Jo Potter, having redecorated her kitchen and revamped the garden, began knitting woollen rainbows — symbol of the U.K.’s corona battle — for family and friends.
She then moved on to teddy bears. These could be displayed in kitchen windows, part of a nationwide “bear hunt” to liven up younger kids’ daily walks during the lockdown.
On days with poor weather, when their habitual bike ride was rained off, her son Billy would compensate by setting up Fortnite in the living room. This way, he could ride his mom’s exercise bike, lift weights, and play Fortnite all at the same time. Ingenious!
Camping on the Terrace
In Japan, where restrictions were far less severe, it was nonetheless difficult for children in urban environments to get the exercise they needed. Parks stayed open, but were often a little too crowded for some parents’ liking.
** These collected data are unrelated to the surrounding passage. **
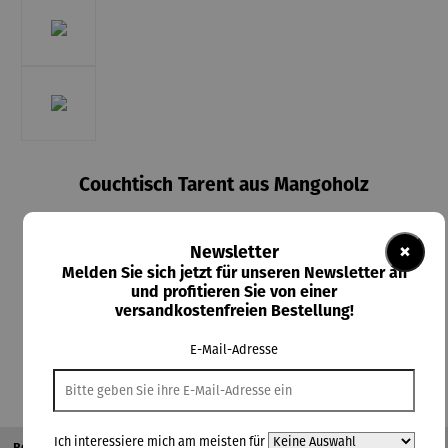
Couchtisch Tarent aus Mangoholz
Derzeit vergriffen
×
Newsletter
169,00 €
Melden Sie sich jetzt für unseren Newsletter an
und profitieren Sie von einer
Preise inkl. MwSt. zzgl. Versandkosten
versandkostenfreien Bestellung!
Nicht mehr verfügbar
E-Mail-Adresse
Ich interessiere mich am meisten für
Beschreibung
To ensure Riho, 9, and Maho, 7, remained active at home, Saitama resident Naho, 37, bought skipping ropes for the back garden and chyanbara poles for sword fighting. She even erected a tent for “lockdown camping.”
On rainy days, the girls made origami and papier mâché omen (traditional masks for theater and festivals). Unsurprisingly, their ultra-modern variations of both traditional crafts found inspiration in the form of wildly popular anime, Demon Slayer: Kimetsu no Yaiba.
Finally, as Billy in the U.K. continued his hobby of fishing stingless jellyfish out of the local creek with his bare hands, one lucky boy, Rintaro, 8 — an avid tokage (lizard) enthusiast — took advantage of the Japanese school closures to indulge his passion, tokage tori (lizard catching).
Imagine the luck! School closed at precisely the tokage tori season. This allowed him to add to his proud collection of tokage, which he kept inside a fish tank in his bedroom.
Jellyfish, lizard catching, backyard camping, crafts, games ー each were momentary victories in the fight to stave off lockdown boredom.
Yet each of these small victories combined to offer respite from the general anxiety of the past few months.
Now, with the future still uncertain, whatever happens, each of these families knows that they at least have the tools and the wherewithal to get through it.